Kılavuz

M. Nuri BİNGÖL

“Dargeçit” dedikleri  tıpkı böyle bir manzara olmalıdır.
Gözü olan görür, kulağı olan duyar; ne kulağı, kalbi olan...
“ Zeminden sallanıyor hânumânın temeli
Alev saçaklara sarmış, yerinde yok Rumeli...” diye çığlık çığlığa haykıran Âkif, eğer bugünlerde olsaydı, kimbilir ne derdi, düşünemiyorum.
İçeriyi bir yana bırakın, “la-yuhdi”lik iddiasında olanlara bile bir gözlüğün ardından bakıyoruz; daha açıkçası, hiçbir yana bakmıyor, burnumuzun dikine gidiyoruz.
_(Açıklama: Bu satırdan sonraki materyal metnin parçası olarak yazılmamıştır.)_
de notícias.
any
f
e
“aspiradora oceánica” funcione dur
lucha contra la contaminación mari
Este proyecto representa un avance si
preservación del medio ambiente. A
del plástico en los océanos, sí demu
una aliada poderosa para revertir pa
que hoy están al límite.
Sonumuzun ne olacağını mı soruyorsunuz; burnunun dikine gidenlerin akıbeti ne olduysa, yine öylesi bir netice ile karşılaşacağız.
***
“Karanlığın en koyulaştığı an, şafağa en yakın zamandır.”
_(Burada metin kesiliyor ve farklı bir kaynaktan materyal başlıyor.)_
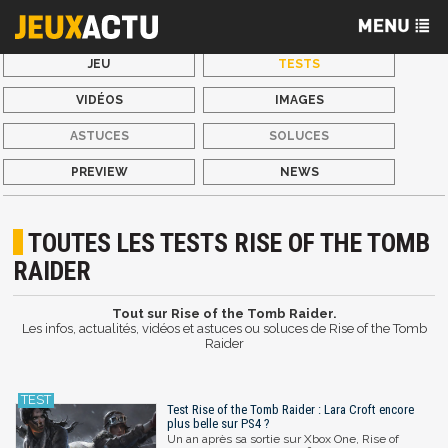
JEU
TESTS
VIDÉOS
IMAGES
ASTUCES
SOLUCES
PREVIEW
NEWS
TOUTES LES TESTS RISE OF THE TOMB
RAIDER
Tout sur Rise of the Tomb Raider.
Les infos, actualités, vidéos et astuces ou soluces de Rise of the Tomb
Raider
Test Rise of the Tomb Raider : Lara Croft encore
plus belle sur PS4 ?
Un an après sa sortie sur Xbox One, Rise of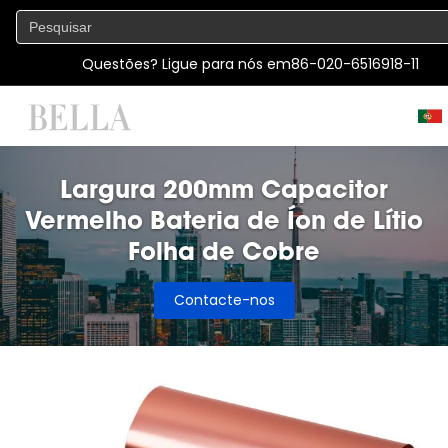
Questões? Ligue para nós em
86-020-6516918-11
Largura 200mm Capacitor
Vermelho Bateria de Íon de Lítio
Folha de Cobre
Contacte-nos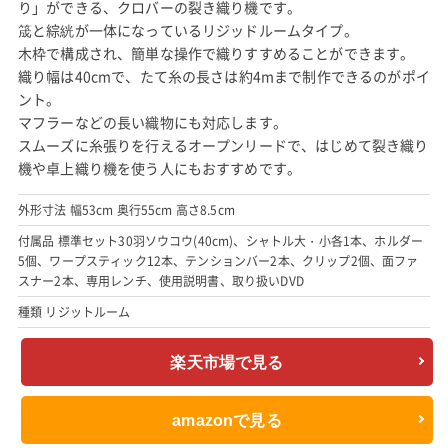
り」ができる、クロバーの裂き織り機です。
筬と綜絖が一体になっているリジッドルームタイプ。
木枠で構成され、簡単な操作で織りすすめることができます。
織り幅は40cmで、たて糸の長さは約4mまで制作できるのがポイ
ント。
マフラーなどの長い織物にも対応します。
スムーズに糸張りを行えるオープンリードで、はじめて裂き織り
機や卓上織り機を使う人にもおすすめです。
外形寸法 幅53cm 奥行55cm 高さ8.5cm
付属品 標準セット30羽ソウコウ(40cm)、シャトル大・小各1本、ホルダー
5個、ワープスティック12本、テンションバー2本、クリップ2個、面ファ
スナー2本、専用レンチ、使用説明書、取り扱いDVD
種類 リジットルーム
楽天市場で見る
amazonで見る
Bir realitenin ifadesi olan vecizeye katılmamak mümkün mü? Yalnız bir diğer hikmetli beyan hatırıma geldiğinde kuşkuya yapışıp kalıyorum.
“Müştebih ağaçları gösteren semeresidir.” Yani, hakkında şüphe duyulan bir ağacın keyfiyetini, ancak meyveleri gösterir.
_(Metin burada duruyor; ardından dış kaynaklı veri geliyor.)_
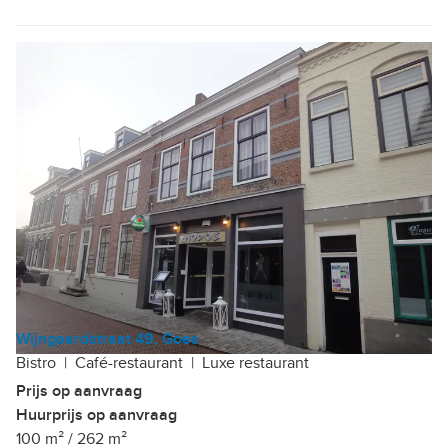
Wijngaardstraat 49, Goes
Bistro
|
Café-restaurant
|
Luxe restaurant
Prijs op aanvraag
Huurprijs op aanvraag
100 m²
/
262 m²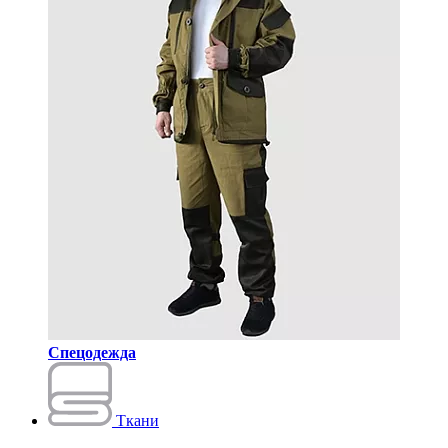
Спецодежда
Ткани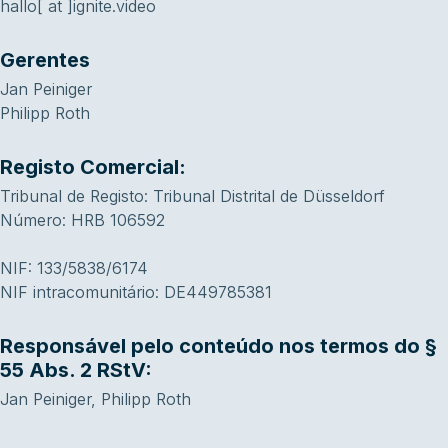
hallo[ at ]ignite.video
Gerentes
Jan Peiniger
Philipp Roth
Registo Comercial:
Tribunal de Registo: Tribunal Distrital de Düsseldorf
Número: HRB 106592
NIF: 133/5838/6174
NIF intracomunitário: DE449785381
Responsável pelo conteúdo nos termos do §
55 Abs. 2 RStV:
Jan Peiniger, Philipp Roth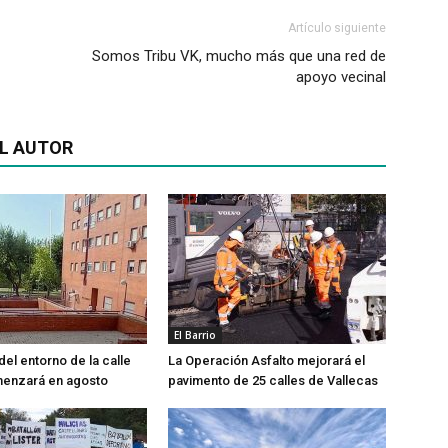
Artículo siguiente
Somos Tribu VK, mucho más que una red de
apoyo vecinal
L AUTOR
El Barrio
del entorno de la calle
La Operación Asfalto mejorará el
menzará en agosto
pavimento de 25 calles de Vallecas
Sabahtan akşama kadar övün dur; bu neyin isbatıdır? Belki de burnunun Kaf dağını işaretlediğinin...
“Kerâmeti kendinden menkul” şeyhlere ne dendiğini hepimiz biliyoruz. Bırak da el âlem övsün seni, “muhteşem”  hâllerini – bırak da- başkaları takdir etsin...
“Sanatkârsız bir eserin mevcudiyetini kabul etme”nin ne insana, ne de insan aklına yakışacağını kabul edenlerdeniz; ama ya ortada eser meser yoksa...
O zaman hangi neticeye varacağız, bir der misiniz?
***
İçinizi karatma pahasına da olsa,  demekte bir beis görmüyorum:
Gemi su almaktadır, tayfalar vur patlasın, çal oynasın eğlenmektedir, dümense boş bırakılmıştır. Kaptan adayları  bir iki üyeyi nasıl elde ederim kaygısıyla –birbiriyle- kavgadadır.
Belki de görünmemektedir bu didişme, belki de bilinmemektedir. Kendi akıllarınca, öylesi bir davranışa kulp da bulmuşlardır; istikamet.
Arkadaş,  gemi battığında senin istikametinin bir faydası olacak mıdır sana; daha doğrusu bütün  “vatan”a...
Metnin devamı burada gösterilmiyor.